MINUSTAH and Haiti’s police and judicial authorities have until now still not managed to dismantle the arsenal of some 200,000 illegal firearms circulating within Haiti. Nor have they succeeded in neutralising the approximately 100 gangs that operate with complete impunity and have made kidnapping their speciality in the past year. MINUSTAH estimates that six million dollars have been paid in ransoms during the past six months. The Haitian press has paid a high price in this climate of terror.
Nancy Roc, the presenter of the radio magazine Métropolis on Radio Métropole, fled the country on 16 June after getting phone calls for nearly a week threatening her with kidnapping. Roc, who had been investigating arms and drug trafficking, finally decided she had to go after receiving an anonymous call telling her that her abduction was now just “a question of hours.” Radio Métropole station manager Richard Widmaier had himself narrowly escaped a kidnapping attempt in Port-au-Prince just five days before, on 11 June.

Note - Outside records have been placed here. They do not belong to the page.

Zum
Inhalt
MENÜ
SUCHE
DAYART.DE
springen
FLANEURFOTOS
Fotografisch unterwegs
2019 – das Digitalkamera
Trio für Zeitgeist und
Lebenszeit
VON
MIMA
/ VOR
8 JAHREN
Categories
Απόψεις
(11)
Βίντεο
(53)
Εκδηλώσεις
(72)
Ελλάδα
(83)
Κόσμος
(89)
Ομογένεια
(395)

Jacques Roche, a columnist and arts and culture editor at the daily Le Matin, was not so lucky. Kidnapped on 10 July in Port-au-Prince, he was found dead four days later. The state of his body indicated he was tortured with extreme cruelty. Investigators established that the kidnappers initially demanded a ransom of 250,000 dollars for his release, and that Roche’s family and Le Matin paid them 10,000 dollars on the afternoon of 11 July. After at first insisting on getting the remaining 240,000 dollars, the kidnappers reduced their demand on 13 July to 50,000 dollars. But in the meantime, they had begun to realise who Roche was and that, in particular, he presented a programme on Télé Haïti and the national TV station on behalf of the “Group of 184,” a coalition which had spearheaded protests against former President Aristide. A Le Matin journalist who had the job of negotiating with the kidnappers was told: “You had President Aristide kidnapped and, in so doing, you taught us kidnapping.” At first just criminally-motivated, Roche’s abduction had become political.

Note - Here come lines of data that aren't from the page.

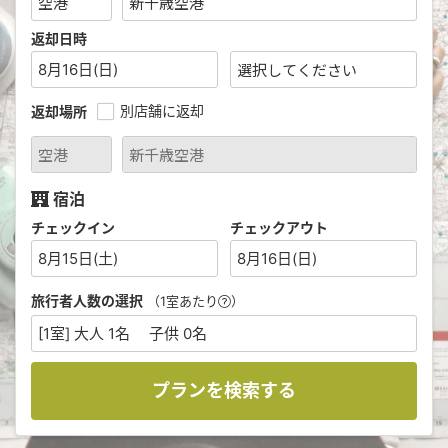
返却日時
8月16日(日)
別店舗に返却
返却場所
宿泊
チェックイン
チェックアウト
8月15日(土)
8月16日(日)
旅行者人数の選択
（1室あたり
）
[1室] 大人 1名 子供 0名
プランを検索する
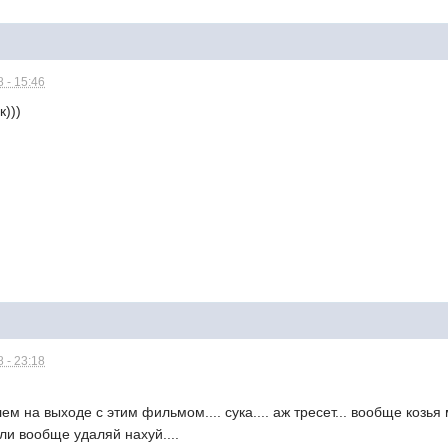
 - 15:46
к)))
 - 23:18
лем на выходе с этим фильмом.... сука.... аж тресет... вообще козь
ли вообще удаляй нахуй....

Roche’s suspected kidnappers all belong to a gang called the “Rat Army” that operates in the Port-au-Prince district of Bel-Air. Three of them were arrested by MINUSTAH and the Haitian National Police (PNH): Roger “Ti Edgard” Etienne on 16 July, and Flaubert Forestal and Jules Mentor on 22 July. The names (or aliases) of the following participants in Roche’s kidnapping and murder emerged during interrogation: Alamaskay, Ti Réginald, Peter Dan Sere (who was shot dead during a MINUSTAH operation in September), Johnny Céron, Dérosiers Becker (aka Tiyabout) and Nicolas Augudson (aka General Toutou). Reporters Without Borders welcomes the investigation’s rapid progress but thinks the suspects still at large should now be quickly located and arrested. Their arrests would severely weaken the Rat Army’s control of Bel-Air, which the Haitian press still does not dare to enter. Our organisation also hopes that those detained receive due process and an early trial.

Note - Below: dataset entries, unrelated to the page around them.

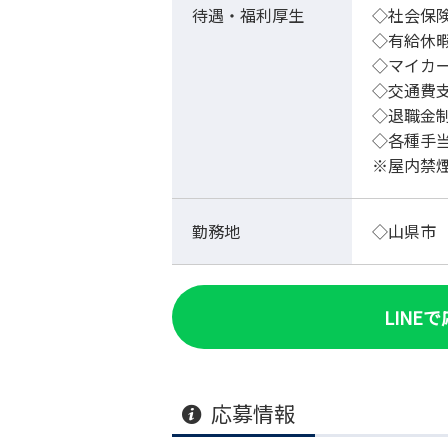
待遇・福利厚生
◇社会保
◇有給休
◇マイカ
◇交通費
◇退職金
◇各種手
※屋内禁
勤務地
◇山県市
LINE
応募情報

This is one of the major challenges for the next government. The president and administration that emerge from the coming elections must break with the culture of impunity that is jeopardising the future of democracy in Haiti. Reporters Without Borders will therefore continue to campaign for the truth to be revealed about the two murders which are unfortunately emblematic of this persistent impunity and the serious and chronic judicial malfunctioning that allows it to continue – the murders of Jean Dominique and Brignol Lindor.